Forgetting to Remember
KS4 students engage in tutor time revision
The American psychologist Daniel T Willingham says that ‘memory is the residue of thought’. In his book ‘Why Students Don’t Like School’ he argues that as a species, humans prefer not having to think hard, which is why we rely on memory for many of the decisions we make every day: it is far more reliable to rely on our memories than go through the effort of making decisions for every single step of every single process. Consider, for instance, how much we have to think when first learning to drive. We must consciously reflect on how to use the clutch, engage gears, check mirrors as well as steer and so on; all of this becomes much easier when we can do these things so well they almost become automatic.

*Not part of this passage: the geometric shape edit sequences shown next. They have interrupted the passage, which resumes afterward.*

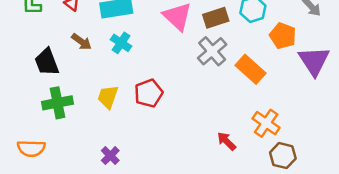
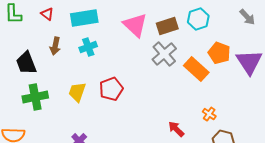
orange pentagon: (283, 36) -> (219, 53), moved
brown arrow: (81, 42) -> (55, 46), turned 66
cyan cross: (121, 43) -> (88, 47), turned 36
orange cross: (266, 123) -> (209, 114), size x0.6

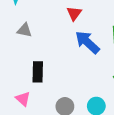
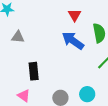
red triangle: (74, 13) -> (75, 15), moved

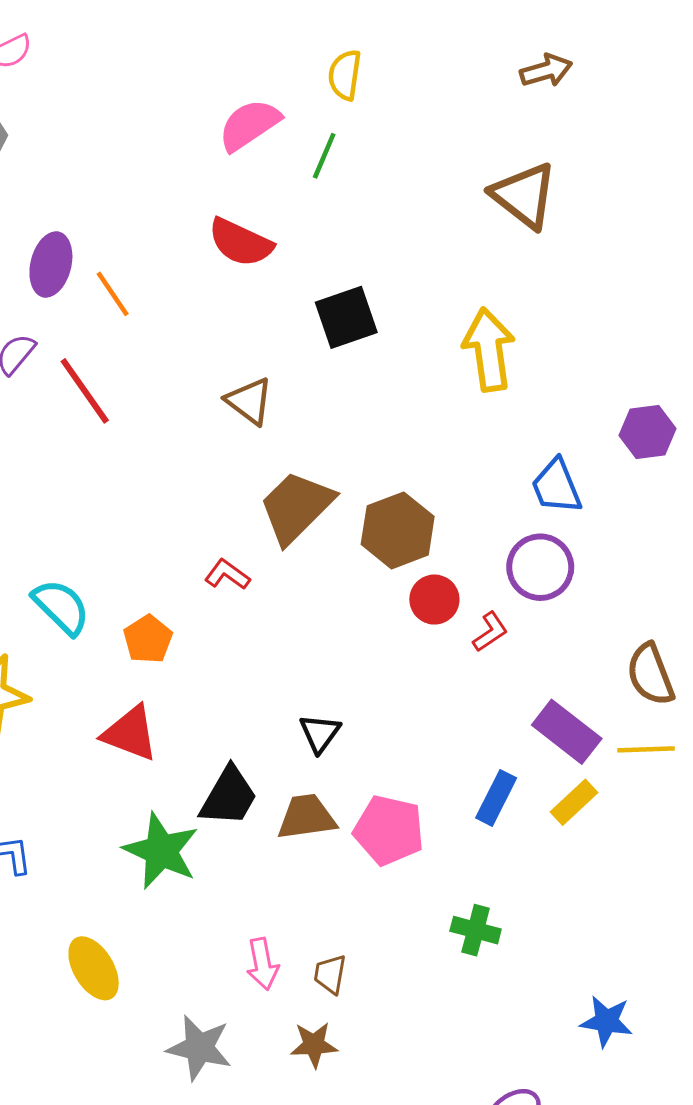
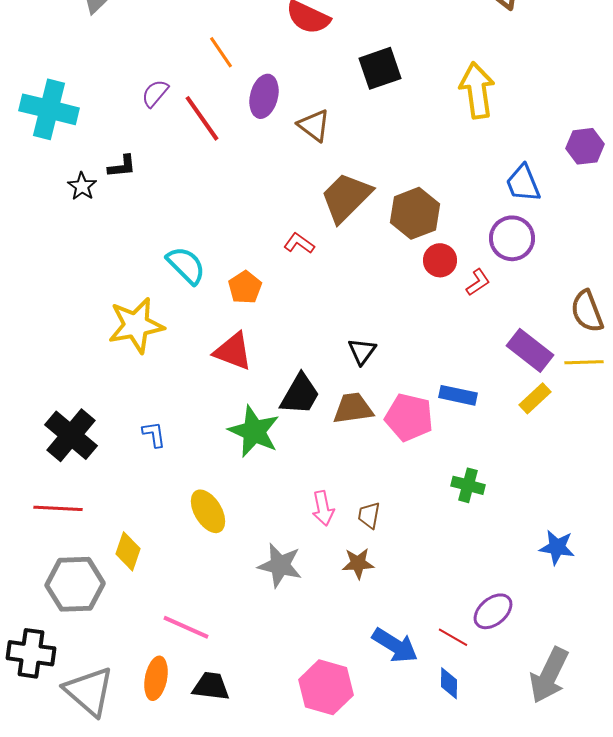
purple ellipse: (51, 264) -> (264, 96), moved
blue rectangle: (496, 798) -> (458, 395), moved, turned 75

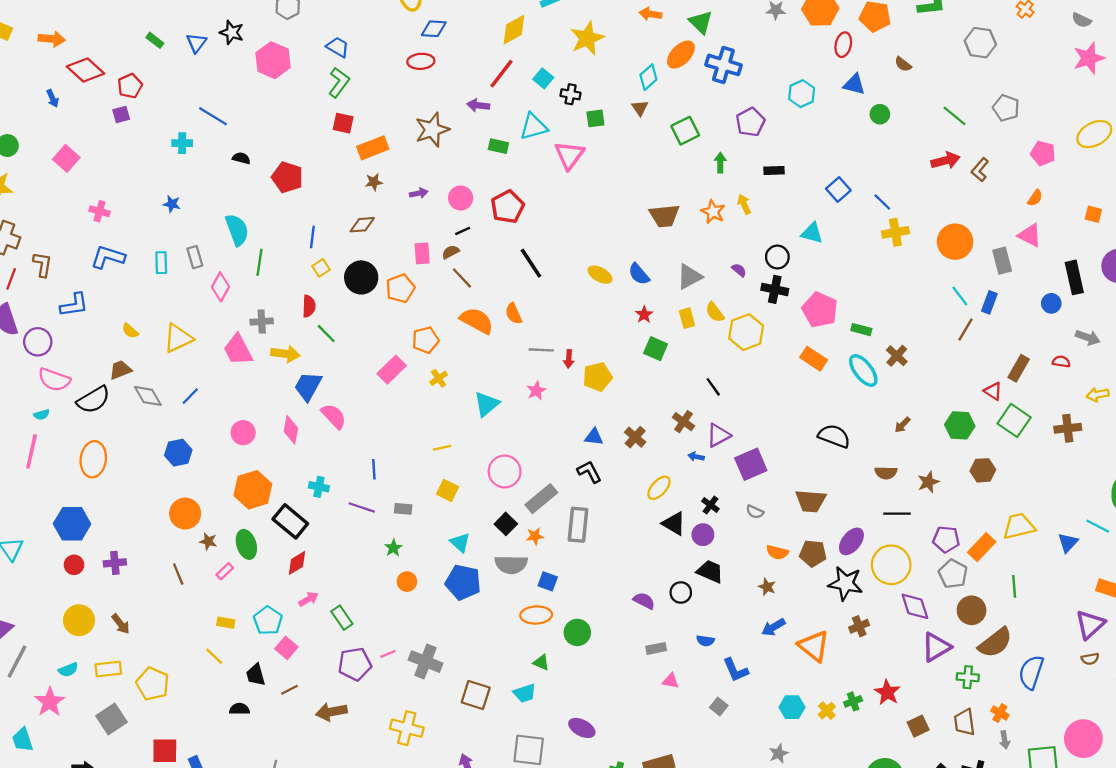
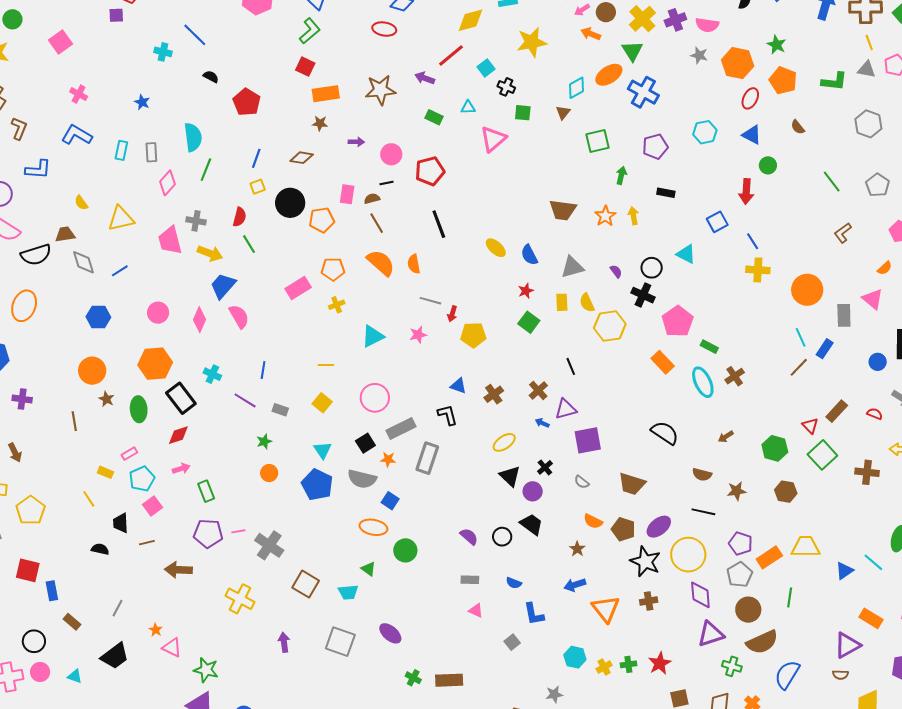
cyan triangle: (534, 127) -> (468, 107), size x0.6
red arrow: (945, 160) -> (746, 191), moved, turned 95
pink rectangle: (225, 571) -> (129, 454), moved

This is the theory underpinning our revision initiative in Years 10 and 11 this year. Developed by Mr Thompson, Head of Year 10, and rolled out into Year 11 as well with Ms Ross, our KS4 students are a month into using the Leitner method of revision in form time. Teaching staff are supporting students to create one flashcard per lesson linked to key knowledge. Students keep these in form time to work on. In essence, over three tutor time sessions each week, students test themselves or one another with the flashcards, repeating the ones they got wrong more often than the ones they remembered. The effort required to think when trying to recall information is what helps transfer new knowledge to the longer-term memory: memory as the residue of thought. You can learn more about the actual process online:
Mr Thompson and I visited all the Year 10 tutor times this week, and it was pleasure to see the students and their tutors so engaged with the process. Mrs Pigott took feedback from her Year 10 tutees who confirmed that they are finding the experience helpful and beneficial. They also had some feedback on the most useful in class approaches to create the flashcards. For example, whilst they liked being able to write down specific facts and key definitions in some subjects, students also reported liking Mr Best’s technique of getting them to record processes such as key formulas or methods in mathematical problems. We fed back these views to subject leaders yesterday who will disseminate this to their teams.
This is very much an initiative in its infancy, and is, of course, only one revision method, but we are very impressed with its potential to help students cope with the volume of information they must retain and recall for their GCSE and vocational assessments. We are also very impressed to see how well students have embraced the idea.